Exercise requirements:
Would you write out all of the entries below, exactly as they stand?

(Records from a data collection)
Segment Open
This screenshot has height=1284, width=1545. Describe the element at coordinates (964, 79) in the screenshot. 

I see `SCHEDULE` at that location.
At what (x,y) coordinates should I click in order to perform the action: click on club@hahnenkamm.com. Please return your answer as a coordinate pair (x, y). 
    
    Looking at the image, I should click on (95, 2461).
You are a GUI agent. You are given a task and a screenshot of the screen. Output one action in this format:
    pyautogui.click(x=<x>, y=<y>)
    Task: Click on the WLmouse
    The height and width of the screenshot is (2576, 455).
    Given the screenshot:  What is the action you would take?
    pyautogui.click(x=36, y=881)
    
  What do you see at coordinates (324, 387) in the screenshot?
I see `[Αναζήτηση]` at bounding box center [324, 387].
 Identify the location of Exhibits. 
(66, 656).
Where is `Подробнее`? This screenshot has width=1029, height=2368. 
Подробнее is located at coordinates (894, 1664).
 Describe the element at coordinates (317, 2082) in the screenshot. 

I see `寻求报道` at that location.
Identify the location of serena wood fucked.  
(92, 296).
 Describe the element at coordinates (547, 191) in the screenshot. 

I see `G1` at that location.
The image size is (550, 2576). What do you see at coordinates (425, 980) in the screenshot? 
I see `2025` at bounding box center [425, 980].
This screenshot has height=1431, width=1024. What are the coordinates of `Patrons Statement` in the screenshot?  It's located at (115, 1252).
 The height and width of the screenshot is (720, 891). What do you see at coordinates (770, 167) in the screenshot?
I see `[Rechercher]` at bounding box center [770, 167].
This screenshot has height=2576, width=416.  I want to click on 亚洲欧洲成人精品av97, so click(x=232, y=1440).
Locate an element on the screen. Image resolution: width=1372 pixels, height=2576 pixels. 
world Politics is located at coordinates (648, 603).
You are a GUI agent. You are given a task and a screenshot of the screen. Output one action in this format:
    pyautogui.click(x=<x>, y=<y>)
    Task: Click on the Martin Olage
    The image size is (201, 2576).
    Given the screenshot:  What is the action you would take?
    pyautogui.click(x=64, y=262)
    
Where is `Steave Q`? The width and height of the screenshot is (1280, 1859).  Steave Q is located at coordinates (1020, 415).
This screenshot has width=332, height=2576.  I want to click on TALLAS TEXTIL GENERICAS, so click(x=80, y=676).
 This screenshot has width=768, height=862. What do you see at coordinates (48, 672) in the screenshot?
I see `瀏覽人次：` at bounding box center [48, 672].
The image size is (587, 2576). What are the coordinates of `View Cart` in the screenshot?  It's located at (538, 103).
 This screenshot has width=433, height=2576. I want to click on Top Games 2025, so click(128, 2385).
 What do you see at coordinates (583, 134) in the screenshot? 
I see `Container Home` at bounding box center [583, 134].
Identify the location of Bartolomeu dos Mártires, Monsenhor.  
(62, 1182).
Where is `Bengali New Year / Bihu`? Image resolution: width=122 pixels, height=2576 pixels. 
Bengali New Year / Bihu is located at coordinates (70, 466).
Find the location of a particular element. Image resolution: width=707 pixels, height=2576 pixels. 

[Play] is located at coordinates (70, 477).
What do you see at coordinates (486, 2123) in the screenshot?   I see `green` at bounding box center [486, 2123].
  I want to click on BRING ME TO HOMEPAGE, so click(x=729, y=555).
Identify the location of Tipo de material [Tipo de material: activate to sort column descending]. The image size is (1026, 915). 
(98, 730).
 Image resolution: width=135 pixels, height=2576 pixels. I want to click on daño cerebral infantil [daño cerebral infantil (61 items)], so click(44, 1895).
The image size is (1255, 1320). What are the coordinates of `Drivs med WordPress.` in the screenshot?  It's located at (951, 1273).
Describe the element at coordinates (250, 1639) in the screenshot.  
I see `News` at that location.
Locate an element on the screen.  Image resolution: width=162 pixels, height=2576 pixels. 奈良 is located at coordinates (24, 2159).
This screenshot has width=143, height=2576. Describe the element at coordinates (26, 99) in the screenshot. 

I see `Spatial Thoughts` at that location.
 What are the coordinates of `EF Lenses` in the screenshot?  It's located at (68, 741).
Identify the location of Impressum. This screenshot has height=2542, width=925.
Segment Closed
Reply:
This screenshot has height=1284, width=1545. Describe the element at coordinates (964, 79) in the screenshot. 

I see `SCHEDULE` at that location.
At what (x,y) coordinates should I click in order to perform the action: click on club@hahnenkamm.com. Please return your answer as a coordinate pair (x, y). 
    
    Looking at the image, I should click on (95, 2461).
You are a GUI agent. You are given a task and a screenshot of the screen. Output one action in this format:
    pyautogui.click(x=<x>, y=<y>)
    Task: Click on the WLmouse
    The height and width of the screenshot is (2576, 455).
    Given the screenshot:  What is the action you would take?
    pyautogui.click(x=36, y=881)
    
  What do you see at coordinates (324, 387) in the screenshot?
I see `[Αναζήτηση]` at bounding box center [324, 387].
 Identify the location of Exhibits. 
(66, 656).
Where is `Подробнее`? This screenshot has width=1029, height=2368. 
Подробнее is located at coordinates (894, 1664).
 Describe the element at coordinates (317, 2082) in the screenshot. 

I see `寻求报道` at that location.
Identify the location of serena wood fucked.  
(92, 296).
 Describe the element at coordinates (547, 191) in the screenshot. 

I see `G1` at that location.
The image size is (550, 2576). What do you see at coordinates (425, 980) in the screenshot? 
I see `2025` at bounding box center [425, 980].
This screenshot has height=1431, width=1024. What are the coordinates of `Patrons Statement` in the screenshot?  It's located at (115, 1252).
 The height and width of the screenshot is (720, 891). What do you see at coordinates (770, 167) in the screenshot?
I see `[Rechercher]` at bounding box center [770, 167].
This screenshot has height=2576, width=416.  I want to click on 亚洲欧洲成人精品av97, so click(x=232, y=1440).
Locate an element on the screen. Image resolution: width=1372 pixels, height=2576 pixels. 
world Politics is located at coordinates (648, 603).
You are a GUI agent. You are given a task and a screenshot of the screen. Output one action in this format:
    pyautogui.click(x=<x>, y=<y>)
    Task: Click on the Martin Olage
    The image size is (201, 2576).
    Given the screenshot:  What is the action you would take?
    pyautogui.click(x=64, y=262)
    
Where is `Steave Q`? The width and height of the screenshot is (1280, 1859).  Steave Q is located at coordinates (1020, 415).
This screenshot has width=332, height=2576.  I want to click on TALLAS TEXTIL GENERICAS, so click(x=80, y=676).
 This screenshot has width=768, height=862. What do you see at coordinates (48, 672) in the screenshot?
I see `瀏覽人次：` at bounding box center [48, 672].
The image size is (587, 2576). What are the coordinates of `View Cart` in the screenshot?  It's located at (538, 103).
 This screenshot has width=433, height=2576. I want to click on Top Games 2025, so click(128, 2385).
 What do you see at coordinates (583, 134) in the screenshot? 
I see `Container Home` at bounding box center [583, 134].
Identify the location of Bartolomeu dos Mártires, Monsenhor.  
(62, 1182).
Where is `Bengali New Year / Bihu`? Image resolution: width=122 pixels, height=2576 pixels. 
Bengali New Year / Bihu is located at coordinates (70, 466).
Find the location of a particular element. Image resolution: width=707 pixels, height=2576 pixels. 

[Play] is located at coordinates (70, 477).
What do you see at coordinates (486, 2123) in the screenshot?   I see `green` at bounding box center [486, 2123].
  I want to click on BRING ME TO HOMEPAGE, so click(x=729, y=555).
Identify the location of Tipo de material [Tipo de material: activate to sort column descending]. The image size is (1026, 915). 
(98, 730).
 Image resolution: width=135 pixels, height=2576 pixels. I want to click on daño cerebral infantil [daño cerebral infantil (61 items)], so click(44, 1895).
The image size is (1255, 1320). What are the coordinates of `Drivs med WordPress.` in the screenshot?  It's located at (951, 1273).
Describe the element at coordinates (250, 1639) in the screenshot.  
I see `News` at that location.
Locate an element on the screen.  Image resolution: width=162 pixels, height=2576 pixels. 奈良 is located at coordinates (24, 2159).
This screenshot has width=143, height=2576. Describe the element at coordinates (26, 99) in the screenshot. 

I see `Spatial Thoughts` at that location.
 What are the coordinates of `EF Lenses` in the screenshot?  It's located at (68, 741).
Identify the location of Impressum. This screenshot has height=2542, width=925.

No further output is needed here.